In July, Bard announced that its facilities in Glen Falls, New York, and Tempe, Arizona, are under an FDA warning letter for misfiling customer complaints. This includes the report of a patient death, manufacturing the Recovery Cone Removal System without the required clearance or approval, and failing to inform the FDA of serious device malfunctions.
The FDA warns that unless Bard addresses these issues, they will not approve premarket submissions of high-risk, Class III devices “to which the non-conformances are reasonably related.” Although Bard does have one submission before the FDA, they have claimed that it’s not “material to its business.”
What is the Recovery Cone Removal System?
The Recovery Cone Removal System is used to retrieve IVC filters. The filters capture embolisms (blood clots) that form in the veins of legs before they reach the heart or lungs, which could result in injury or death.
The FDA stated that the model RC-15 of the Recovery Cone was not included in the clearance of 4 IVC filters. In addition, the warning letter claims that the model FBRC violates Federal Food, Drug, and Cosmetic Act because “you introduced or delivered into interstate commerce for commercial distribution a device with major changes to the intended use without submitting a new premarket notification to the agency as required by section 510(k).”
The FDA letter also raises concerns about Bard’s adherence to Quality System Regulations at the Tempe facility. An example being a complaint related to the G2 IVC filter and embolization of a detached filter arm. The company filed it as a “malfunction Medical Device Report” when it should have been filed as a death. Other complaints were also misfiled, and some didn’t contain enough information, according to the FDA.
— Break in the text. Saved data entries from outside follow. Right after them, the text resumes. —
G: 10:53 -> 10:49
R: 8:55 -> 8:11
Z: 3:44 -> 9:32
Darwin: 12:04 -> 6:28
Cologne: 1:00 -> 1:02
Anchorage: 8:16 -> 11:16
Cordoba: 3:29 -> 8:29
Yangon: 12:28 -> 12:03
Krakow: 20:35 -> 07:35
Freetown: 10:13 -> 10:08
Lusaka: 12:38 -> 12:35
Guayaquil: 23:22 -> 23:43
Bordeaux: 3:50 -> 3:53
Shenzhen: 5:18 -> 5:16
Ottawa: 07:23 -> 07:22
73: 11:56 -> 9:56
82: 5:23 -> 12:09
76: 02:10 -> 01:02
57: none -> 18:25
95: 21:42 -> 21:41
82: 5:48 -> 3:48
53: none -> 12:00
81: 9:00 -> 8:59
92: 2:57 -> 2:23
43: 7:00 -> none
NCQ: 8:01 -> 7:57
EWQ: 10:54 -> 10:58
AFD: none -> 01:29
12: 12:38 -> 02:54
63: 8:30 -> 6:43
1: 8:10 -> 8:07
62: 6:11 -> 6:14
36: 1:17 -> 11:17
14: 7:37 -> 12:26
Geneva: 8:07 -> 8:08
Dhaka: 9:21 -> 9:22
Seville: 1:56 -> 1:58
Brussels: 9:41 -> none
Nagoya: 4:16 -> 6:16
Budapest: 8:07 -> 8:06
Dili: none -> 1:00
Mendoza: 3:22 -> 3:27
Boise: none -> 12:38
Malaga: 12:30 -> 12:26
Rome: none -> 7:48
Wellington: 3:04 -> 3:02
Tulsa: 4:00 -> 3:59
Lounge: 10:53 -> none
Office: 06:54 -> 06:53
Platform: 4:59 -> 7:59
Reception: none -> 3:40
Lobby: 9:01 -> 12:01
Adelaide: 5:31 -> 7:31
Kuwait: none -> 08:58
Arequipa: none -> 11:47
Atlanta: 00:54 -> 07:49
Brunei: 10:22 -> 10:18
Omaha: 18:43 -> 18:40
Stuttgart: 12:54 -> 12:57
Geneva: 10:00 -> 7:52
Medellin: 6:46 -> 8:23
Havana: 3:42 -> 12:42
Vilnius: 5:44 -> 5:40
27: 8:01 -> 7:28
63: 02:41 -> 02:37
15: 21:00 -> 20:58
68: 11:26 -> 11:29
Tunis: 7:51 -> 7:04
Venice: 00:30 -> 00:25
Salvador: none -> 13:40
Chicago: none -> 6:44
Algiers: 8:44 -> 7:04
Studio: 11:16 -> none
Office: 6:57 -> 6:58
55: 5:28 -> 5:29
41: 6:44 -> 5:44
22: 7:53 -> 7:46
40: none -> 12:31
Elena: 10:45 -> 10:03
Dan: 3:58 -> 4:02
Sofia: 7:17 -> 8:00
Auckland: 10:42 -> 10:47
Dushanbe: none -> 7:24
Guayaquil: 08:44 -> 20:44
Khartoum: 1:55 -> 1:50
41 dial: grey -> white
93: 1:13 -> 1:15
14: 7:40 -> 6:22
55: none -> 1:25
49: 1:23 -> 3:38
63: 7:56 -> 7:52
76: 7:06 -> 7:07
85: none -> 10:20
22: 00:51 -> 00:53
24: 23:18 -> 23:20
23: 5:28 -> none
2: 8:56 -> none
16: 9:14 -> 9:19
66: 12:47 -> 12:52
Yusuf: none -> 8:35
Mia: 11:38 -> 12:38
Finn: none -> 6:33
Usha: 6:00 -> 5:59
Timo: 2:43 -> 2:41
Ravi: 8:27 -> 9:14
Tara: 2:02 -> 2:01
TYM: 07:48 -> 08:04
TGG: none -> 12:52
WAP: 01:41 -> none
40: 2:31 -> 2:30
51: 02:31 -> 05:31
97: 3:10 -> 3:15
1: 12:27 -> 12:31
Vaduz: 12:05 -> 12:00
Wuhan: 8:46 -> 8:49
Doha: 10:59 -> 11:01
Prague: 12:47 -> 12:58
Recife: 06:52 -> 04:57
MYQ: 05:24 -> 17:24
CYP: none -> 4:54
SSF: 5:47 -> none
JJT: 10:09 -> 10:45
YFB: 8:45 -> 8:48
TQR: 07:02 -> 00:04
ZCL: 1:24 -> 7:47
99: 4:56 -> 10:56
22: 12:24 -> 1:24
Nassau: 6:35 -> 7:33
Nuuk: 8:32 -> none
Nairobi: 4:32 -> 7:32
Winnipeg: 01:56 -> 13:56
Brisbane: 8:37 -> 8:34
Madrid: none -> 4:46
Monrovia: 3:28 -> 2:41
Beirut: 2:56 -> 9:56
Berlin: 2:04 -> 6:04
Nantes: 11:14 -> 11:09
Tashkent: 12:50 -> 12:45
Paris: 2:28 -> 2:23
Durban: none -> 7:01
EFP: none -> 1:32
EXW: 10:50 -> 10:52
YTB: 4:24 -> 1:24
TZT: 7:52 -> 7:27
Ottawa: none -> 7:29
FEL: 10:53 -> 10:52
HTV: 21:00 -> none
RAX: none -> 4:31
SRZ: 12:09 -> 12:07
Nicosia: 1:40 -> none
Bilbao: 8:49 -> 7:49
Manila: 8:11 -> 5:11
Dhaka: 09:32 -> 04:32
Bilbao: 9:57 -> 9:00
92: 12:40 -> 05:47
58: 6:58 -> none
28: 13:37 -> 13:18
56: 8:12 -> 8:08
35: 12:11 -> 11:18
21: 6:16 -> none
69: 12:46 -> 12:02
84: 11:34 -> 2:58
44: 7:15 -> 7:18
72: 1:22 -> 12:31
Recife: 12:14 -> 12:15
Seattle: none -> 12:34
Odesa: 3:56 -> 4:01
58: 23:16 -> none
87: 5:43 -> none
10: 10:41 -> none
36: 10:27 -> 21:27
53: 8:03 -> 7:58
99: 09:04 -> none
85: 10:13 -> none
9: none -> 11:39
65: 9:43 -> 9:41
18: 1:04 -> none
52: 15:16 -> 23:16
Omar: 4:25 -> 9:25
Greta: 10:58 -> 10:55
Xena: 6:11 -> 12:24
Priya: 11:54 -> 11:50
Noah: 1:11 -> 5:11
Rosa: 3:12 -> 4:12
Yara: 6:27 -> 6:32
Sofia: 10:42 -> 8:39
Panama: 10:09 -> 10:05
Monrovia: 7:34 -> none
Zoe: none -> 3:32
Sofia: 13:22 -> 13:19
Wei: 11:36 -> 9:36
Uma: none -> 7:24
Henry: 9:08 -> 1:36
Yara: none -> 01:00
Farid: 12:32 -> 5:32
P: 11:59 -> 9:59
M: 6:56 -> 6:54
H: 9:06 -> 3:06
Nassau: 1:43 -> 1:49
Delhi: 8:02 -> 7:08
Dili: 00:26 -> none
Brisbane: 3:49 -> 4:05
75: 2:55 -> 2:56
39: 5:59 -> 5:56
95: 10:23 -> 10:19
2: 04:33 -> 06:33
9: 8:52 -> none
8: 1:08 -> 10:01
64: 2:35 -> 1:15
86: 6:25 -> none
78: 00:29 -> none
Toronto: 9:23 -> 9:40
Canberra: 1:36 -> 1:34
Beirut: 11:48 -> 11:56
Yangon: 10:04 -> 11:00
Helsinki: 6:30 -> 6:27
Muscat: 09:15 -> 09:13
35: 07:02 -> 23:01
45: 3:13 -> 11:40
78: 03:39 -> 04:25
The Tempe facility was also cited for violating Medical Device Reporting requirements, meaning the plant did not inform the FDA within 30 days of receiving complaints or information suggesting that one of its devices malfunctioned and is likely to lead to death or injury.
While Bard was previously made aware of the violations through the FDA’s Form 483 of inspectional observations, they were unsatisfied with the company’s response and steps taken to correct the issue. As a result, the FDA took the more serious step of issuing a warning letter to Bard and suspending the marketing application of certain unapproved devices within the company. You can read the letter in full here.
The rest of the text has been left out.